How do checkpoints/savepoints work, in case an incoming message will be pending at flatMap 3
? Will the message be reprocessed after restart beginning from flatMap 1
or will it skip to flatMap 3
?
I am a bit confused, because the documentation seems to refer to application state as what I can use in stateful operators, but I don't have stateful operators in my application. Is the "processing progress" saved & restored at all, or will the whole pipeline be re-processed after a failure/restart?
And this there a difference between a failure (-> flink restores from checkpoint) and manual restart using savepoints regarding my previous questions?
I tried finding out myself (with enabled checkpointing using EXACTLY_ONCE
and rocksdb-backend) by placing a Thread.sleep()
in flatMap 3
and then cancelling the job with a savepoint.

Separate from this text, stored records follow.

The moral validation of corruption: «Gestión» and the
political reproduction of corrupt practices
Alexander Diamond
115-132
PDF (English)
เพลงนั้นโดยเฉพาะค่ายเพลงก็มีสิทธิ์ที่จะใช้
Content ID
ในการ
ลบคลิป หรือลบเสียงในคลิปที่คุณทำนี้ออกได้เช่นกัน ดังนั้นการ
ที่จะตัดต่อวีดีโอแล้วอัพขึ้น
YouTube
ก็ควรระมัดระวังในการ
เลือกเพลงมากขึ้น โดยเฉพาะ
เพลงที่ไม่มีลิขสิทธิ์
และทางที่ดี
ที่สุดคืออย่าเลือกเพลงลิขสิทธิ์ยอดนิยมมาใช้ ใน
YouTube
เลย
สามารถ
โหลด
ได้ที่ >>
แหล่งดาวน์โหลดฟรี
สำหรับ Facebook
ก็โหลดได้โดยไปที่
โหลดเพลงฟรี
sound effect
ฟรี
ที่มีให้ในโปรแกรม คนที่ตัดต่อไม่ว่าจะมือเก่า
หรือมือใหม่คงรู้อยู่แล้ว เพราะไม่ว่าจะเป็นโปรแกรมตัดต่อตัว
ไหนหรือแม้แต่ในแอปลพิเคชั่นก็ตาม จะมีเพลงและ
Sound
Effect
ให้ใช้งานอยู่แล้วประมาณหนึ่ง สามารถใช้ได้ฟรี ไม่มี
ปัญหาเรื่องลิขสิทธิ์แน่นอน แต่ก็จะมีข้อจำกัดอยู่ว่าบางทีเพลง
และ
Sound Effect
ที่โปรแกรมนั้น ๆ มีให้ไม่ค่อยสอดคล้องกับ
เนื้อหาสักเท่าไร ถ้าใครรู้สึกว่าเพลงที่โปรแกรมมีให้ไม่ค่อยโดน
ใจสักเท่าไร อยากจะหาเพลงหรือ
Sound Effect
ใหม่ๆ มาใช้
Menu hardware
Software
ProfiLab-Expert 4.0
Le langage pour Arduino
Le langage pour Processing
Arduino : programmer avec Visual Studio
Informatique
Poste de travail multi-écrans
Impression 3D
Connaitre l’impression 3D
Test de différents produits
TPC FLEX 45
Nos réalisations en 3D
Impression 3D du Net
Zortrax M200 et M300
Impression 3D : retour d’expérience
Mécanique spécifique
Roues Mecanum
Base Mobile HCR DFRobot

However this lead to the flink
commandline tool hanging until the sleep
was over, and even then flatMap 3
was executed and even sent out to the sink before the job got cancelled. So it seems I can not manually force this situation to analyze flink's behaviour.
In case "processing progress" is not saved/covered by the checkpointing/savepoints as I described above, how could I make sure for every message reaching my pipeline that any given operator (flatmap 1/2/3) is never re-processed in a restart/failure situation?